Activity — Reproduce exactly the lines below from the one containing "(& offers and events)" through the one containing "Help in Your Language", including both, and nothing else.

━━━ Record set ━━━

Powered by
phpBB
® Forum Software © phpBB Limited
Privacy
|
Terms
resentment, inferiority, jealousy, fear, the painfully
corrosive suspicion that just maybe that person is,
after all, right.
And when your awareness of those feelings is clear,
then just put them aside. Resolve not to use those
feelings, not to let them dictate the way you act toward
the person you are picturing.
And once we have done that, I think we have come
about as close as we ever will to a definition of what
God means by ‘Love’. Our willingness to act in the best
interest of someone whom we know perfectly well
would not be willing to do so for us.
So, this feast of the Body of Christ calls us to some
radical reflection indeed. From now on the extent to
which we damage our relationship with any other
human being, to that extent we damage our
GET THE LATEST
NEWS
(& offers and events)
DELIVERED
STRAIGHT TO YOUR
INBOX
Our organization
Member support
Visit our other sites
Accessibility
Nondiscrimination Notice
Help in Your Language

━━━
━━━ Record set ━━━

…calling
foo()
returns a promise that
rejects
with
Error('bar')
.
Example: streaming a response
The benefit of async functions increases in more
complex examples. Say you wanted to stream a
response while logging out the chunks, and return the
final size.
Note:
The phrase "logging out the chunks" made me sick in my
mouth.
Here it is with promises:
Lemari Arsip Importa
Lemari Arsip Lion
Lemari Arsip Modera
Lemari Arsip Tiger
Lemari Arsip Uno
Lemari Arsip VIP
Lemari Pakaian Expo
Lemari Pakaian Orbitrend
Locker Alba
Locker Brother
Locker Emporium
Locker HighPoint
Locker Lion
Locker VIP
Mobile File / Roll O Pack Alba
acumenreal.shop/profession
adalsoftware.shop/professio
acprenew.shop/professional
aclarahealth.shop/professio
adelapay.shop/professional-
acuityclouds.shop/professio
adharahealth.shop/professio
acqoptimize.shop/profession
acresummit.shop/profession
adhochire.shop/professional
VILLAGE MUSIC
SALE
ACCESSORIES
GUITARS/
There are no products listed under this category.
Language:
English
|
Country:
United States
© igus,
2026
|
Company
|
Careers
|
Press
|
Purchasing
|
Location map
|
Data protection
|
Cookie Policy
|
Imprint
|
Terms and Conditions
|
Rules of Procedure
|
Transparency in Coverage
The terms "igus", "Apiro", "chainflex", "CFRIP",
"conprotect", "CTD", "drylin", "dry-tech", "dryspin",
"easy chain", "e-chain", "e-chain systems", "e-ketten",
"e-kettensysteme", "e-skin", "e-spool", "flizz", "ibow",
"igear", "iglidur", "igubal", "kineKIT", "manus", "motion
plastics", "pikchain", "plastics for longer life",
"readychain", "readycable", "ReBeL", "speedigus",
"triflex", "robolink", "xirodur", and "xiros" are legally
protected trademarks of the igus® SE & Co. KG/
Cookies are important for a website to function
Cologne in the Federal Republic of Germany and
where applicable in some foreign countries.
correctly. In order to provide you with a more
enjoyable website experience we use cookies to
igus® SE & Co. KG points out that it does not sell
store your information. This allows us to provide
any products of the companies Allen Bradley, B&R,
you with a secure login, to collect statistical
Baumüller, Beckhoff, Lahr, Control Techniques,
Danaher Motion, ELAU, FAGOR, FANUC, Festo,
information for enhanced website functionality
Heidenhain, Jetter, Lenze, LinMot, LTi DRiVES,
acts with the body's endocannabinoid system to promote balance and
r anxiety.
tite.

━━━

Written answer —
(& offers and events)
DELIVERED
STRAIGHT TO YOUR
INBOX
Our organization
Member support
Visit our other sites
Accessibility
Nondiscrimination Notice
Help in Your Language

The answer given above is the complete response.